To do:
The records follow. Give them all back exactly.

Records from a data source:
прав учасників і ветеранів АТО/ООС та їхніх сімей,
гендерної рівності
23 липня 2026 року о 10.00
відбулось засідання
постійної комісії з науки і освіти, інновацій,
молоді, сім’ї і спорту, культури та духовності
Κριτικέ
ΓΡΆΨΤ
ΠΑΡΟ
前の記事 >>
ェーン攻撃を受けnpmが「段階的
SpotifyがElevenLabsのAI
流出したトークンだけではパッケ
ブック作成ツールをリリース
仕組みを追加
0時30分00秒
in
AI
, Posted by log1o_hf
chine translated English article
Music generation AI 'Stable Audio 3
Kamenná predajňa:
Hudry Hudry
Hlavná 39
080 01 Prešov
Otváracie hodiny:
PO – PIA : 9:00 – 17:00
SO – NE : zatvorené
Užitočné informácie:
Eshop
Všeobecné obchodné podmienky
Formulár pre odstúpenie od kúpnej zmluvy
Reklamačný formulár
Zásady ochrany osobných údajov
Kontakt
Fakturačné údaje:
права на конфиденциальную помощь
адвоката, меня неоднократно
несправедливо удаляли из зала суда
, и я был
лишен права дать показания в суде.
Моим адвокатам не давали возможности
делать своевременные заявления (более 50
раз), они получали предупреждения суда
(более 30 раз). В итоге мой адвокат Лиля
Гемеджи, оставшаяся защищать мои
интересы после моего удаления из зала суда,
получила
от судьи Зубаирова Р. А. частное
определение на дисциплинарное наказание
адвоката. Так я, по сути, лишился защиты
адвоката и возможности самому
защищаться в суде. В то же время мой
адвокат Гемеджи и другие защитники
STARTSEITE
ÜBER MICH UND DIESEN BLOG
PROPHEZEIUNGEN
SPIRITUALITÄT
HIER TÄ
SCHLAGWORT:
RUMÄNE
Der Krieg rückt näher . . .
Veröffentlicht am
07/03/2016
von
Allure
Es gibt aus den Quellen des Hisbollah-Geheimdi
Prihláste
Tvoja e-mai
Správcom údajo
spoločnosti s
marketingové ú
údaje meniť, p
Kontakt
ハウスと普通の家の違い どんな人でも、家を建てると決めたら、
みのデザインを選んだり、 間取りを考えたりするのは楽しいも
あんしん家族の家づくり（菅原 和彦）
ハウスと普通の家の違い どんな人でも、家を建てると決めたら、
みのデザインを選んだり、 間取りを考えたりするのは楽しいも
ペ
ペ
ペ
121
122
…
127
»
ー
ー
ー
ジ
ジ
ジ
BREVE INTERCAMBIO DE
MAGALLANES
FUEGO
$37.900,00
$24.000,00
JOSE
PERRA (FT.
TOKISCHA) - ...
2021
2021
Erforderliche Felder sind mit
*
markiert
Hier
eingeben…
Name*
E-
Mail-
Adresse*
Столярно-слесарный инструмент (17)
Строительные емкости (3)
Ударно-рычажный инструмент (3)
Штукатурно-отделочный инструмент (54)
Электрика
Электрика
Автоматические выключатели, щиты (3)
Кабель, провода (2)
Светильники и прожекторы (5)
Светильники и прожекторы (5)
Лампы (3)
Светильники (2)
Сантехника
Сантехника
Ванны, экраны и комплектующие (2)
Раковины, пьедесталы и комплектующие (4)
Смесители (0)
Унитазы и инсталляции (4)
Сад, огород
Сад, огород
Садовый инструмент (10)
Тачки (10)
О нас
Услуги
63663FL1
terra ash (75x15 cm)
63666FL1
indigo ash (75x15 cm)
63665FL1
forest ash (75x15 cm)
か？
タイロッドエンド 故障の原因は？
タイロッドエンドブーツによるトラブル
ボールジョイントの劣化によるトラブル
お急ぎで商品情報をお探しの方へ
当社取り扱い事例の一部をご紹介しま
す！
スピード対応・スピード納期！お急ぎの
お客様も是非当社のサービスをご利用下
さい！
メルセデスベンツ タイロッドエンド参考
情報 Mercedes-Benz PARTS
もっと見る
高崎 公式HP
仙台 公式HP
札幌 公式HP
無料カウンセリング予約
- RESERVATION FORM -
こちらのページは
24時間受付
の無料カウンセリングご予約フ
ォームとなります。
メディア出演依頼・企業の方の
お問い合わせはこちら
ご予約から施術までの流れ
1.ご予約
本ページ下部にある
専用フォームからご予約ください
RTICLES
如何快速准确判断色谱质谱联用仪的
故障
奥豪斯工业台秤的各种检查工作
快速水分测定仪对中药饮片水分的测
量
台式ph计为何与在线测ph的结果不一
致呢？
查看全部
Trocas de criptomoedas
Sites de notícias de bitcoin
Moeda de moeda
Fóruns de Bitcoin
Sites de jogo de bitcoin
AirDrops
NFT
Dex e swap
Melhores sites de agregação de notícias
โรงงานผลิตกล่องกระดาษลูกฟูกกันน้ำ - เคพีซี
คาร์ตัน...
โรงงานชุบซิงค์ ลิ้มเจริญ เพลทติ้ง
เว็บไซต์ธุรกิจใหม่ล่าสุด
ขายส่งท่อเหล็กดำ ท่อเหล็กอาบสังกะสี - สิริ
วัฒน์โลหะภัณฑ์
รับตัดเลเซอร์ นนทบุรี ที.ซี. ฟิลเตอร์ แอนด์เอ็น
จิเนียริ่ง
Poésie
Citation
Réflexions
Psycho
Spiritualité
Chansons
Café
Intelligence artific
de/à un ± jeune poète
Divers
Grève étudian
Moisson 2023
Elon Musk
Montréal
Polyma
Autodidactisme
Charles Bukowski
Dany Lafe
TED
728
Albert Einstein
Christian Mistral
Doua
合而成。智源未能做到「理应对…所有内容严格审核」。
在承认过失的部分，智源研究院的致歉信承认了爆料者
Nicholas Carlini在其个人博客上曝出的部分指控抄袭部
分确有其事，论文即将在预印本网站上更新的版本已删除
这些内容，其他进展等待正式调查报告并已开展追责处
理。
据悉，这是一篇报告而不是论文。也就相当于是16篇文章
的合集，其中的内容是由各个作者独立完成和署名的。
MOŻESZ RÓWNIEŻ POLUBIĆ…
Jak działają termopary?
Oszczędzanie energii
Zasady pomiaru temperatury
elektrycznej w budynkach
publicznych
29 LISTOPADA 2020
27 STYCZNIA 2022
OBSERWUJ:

Task output:
прав учасників і ветеранів АТО/ООС та їхніх сімей,
гендерної рівності
23 липня 2026 року о 10.00
відбулось засідання
постійної комісії з науки і освіти, інновацій,
молоді, сім’ї і спорту, культури та духовності
Κριτικέ
ΓΡΆΨΤ
ΠΑΡΟ
前の記事 >>
ェーン攻撃を受けnpmが「段階的
SpotifyがElevenLabsのAI
流出したトークンだけではパッケ
ブック作成ツールをリリース
仕組みを追加
0時30分00秒
in
AI
, Posted by log1o_hf
chine translated English article
Music generation AI 'Stable Audio 3
Kamenná predajňa:
Hudry Hudry
Hlavná 39
080 01 Prešov
Otváracie hodiny:
PO – PIA : 9:00 – 17:00
SO – NE : zatvorené
Užitočné informácie:
Eshop
Všeobecné obchodné podmienky
Formulár pre odstúpenie od kúpnej zmluvy
Reklamačný formulár
Zásady ochrany osobných údajov
Kontakt
Fakturačné údaje:
права на конфиденциальную помощь
адвоката, меня неоднократно
несправедливо удаляли из зала суда
, и я был
лишен права дать показания в суде.
Моим адвокатам не давали возможности
делать своевременные заявления (более 50
раз), они получали предупреждения суда
(более 30 раз). В итоге мой адвокат Лиля
Гемеджи, оставшаяся защищать мои
интересы после моего удаления из зала суда,
получила
от судьи Зубаирова Р. А. частное
определение на дисциплинарное наказание
адвоката. Так я, по сути, лишился защиты
адвоката и возможности самому
защищаться в суде. В то же время мой
адвокат Гемеджи и другие защитники
STARTSEITE
ÜBER MICH UND DIESEN BLOG
PROPHEZEIUNGEN
SPIRITUALITÄT
HIER TÄ
SCHLAGWORT:
RUMÄNE
Der Krieg rückt näher . . .
Veröffentlicht am
07/03/2016
von
Allure
Es gibt aus den Quellen des Hisbollah-Geheimdi
Prihláste
Tvoja e-mai
Správcom údajo
spoločnosti s
marketingové ú
údaje meniť, p
Kontakt
ハウスと普通の家の違い どんな人でも、家を建てると決めたら、
みのデザインを選んだり、 間取りを考えたりするのは楽しいも
あんしん家族の家づくり（菅原 和彦）
ハウスと普通の家の違い どんな人でも、家を建てると決めたら、
みのデザインを選んだり、 間取りを考えたりするのは楽しいも
ペ
ペ
ペ
121
122
…
127
»
ー
ー
ー
ジ
ジ
ジ
BREVE INTERCAMBIO DE
MAGALLANES
FUEGO
$37.900,00
$24.000,00
JOSE
PERRA (FT.
TOKISCHA) - ...
2021
2021
Erforderliche Felder sind mit
*
markiert
Hier
eingeben…
Name*
E-
Mail-
Adresse*
Столярно-слесарный инструмент (17)
Строительные емкости (3)
Ударно-рычажный инструмент (3)
Штукатурно-отделочный инструмент (54)
Электрика
Электрика
Автоматические выключатели, щиты (3)
Кабель, провода (2)
Светильники и прожекторы (5)
Светильники и прожекторы (5)
Лампы (3)
Светильники (2)
Сантехника
Сантехника
Ванны, экраны и комплектующие (2)
Раковины, пьедесталы и комплектующие (4)
Смесители (0)
Унитазы и инсталляции (4)
Сад, огород
Сад, огород
Садовый инструмент (10)
Тачки (10)
О нас
Услуги
63663FL1
terra ash (75x15 cm)
63666FL1
indigo ash (75x15 cm)
63665FL1
forest ash (75x15 cm)
か？
タイロッドエンド 故障の原因は？
タイロッドエンドブーツによるトラブル
ボールジョイントの劣化によるトラブル
お急ぎで商品情報をお探しの方へ
当社取り扱い事例の一部をご紹介しま
す！
スピード対応・スピード納期！お急ぎの
お客様も是非当社のサービスをご利用下
さい！
メルセデスベンツ タイロッドエンド参考
情報 Mercedes-Benz PARTS
もっと見る
高崎 公式HP
仙台 公式HP
札幌 公式HP
無料カウンセリング予約
- RESERVATION FORM -
こちらのページは
24時間受付
の無料カウンセリングご予約フ
ォームとなります。
メディア出演依頼・企業の方の
お問い合わせはこちら
ご予約から施術までの流れ
1.ご予約
本ページ下部にある
専用フォームからご予約ください
RTICLES
如何快速准确判断色谱质谱联用仪的
故障
奥豪斯工业台秤的各种检查工作
快速水分测定仪对中药饮片水分的测
量
台式ph计为何与在线测ph的结果不一
致呢？
查看全部
Trocas de criptomoedas
Sites de notícias de bitcoin
Moeda de moeda
Fóruns de Bitcoin
Sites de jogo de bitcoin
AirDrops
NFT
Dex e swap
Melhores sites de agregação de notícias
โรงงานผลิตกล่องกระดาษลูกฟูกกันน้ำ - เคพีซี
คาร์ตัน...
โรงงานชุบซิงค์ ลิ้มเจริญ เพลทติ้ง
เว็บไซต์ธุรกิจใหม่ล่าสุด
ขายส่งท่อเหล็กดำ ท่อเหล็กอาบสังกะสี - สิริ
วัฒน์โลหะภัณฑ์
รับตัดเลเซอร์ นนทบุรี ที.ซี. ฟิลเตอร์ แอนด์เอ็น
จิเนียริ่ง
Poésie
Citation
Réflexions
Psycho
Spiritualité
Chansons
Café
Intelligence artific
de/à un ± jeune poète
Divers
Grève étudian
Moisson 2023
Elon Musk
Montréal
Polyma
Autodidactisme
Charles Bukowski
Dany Lafe
TED
728
Albert Einstein
Christian Mistral
Doua
合而成。智源未能做到「理应对…所有内容严格审核」。
在承认过失的部分，智源研究院的致歉信承认了爆料者
Nicholas Carlini在其个人博客上曝出的部分指控抄袭部
分确有其事，论文即将在预印本网站上更新的版本已删除
这些内容，其他进展等待正式调查报告并已开展追责处
理。
据悉，这是一篇报告而不是论文。也就相当于是16篇文章
的合集，其中的内容是由各个作者独立完成和署名的。
MOŻESZ RÓWNIEŻ POLUBIĆ…
Jak działają termopary?
Oszczędzanie energii
Zasady pomiaru temperatury
elektrycznej w budynkach
publicznych
29 LISTOPADA 2020
27 STYCZNIA 2022
OBSERWUJ:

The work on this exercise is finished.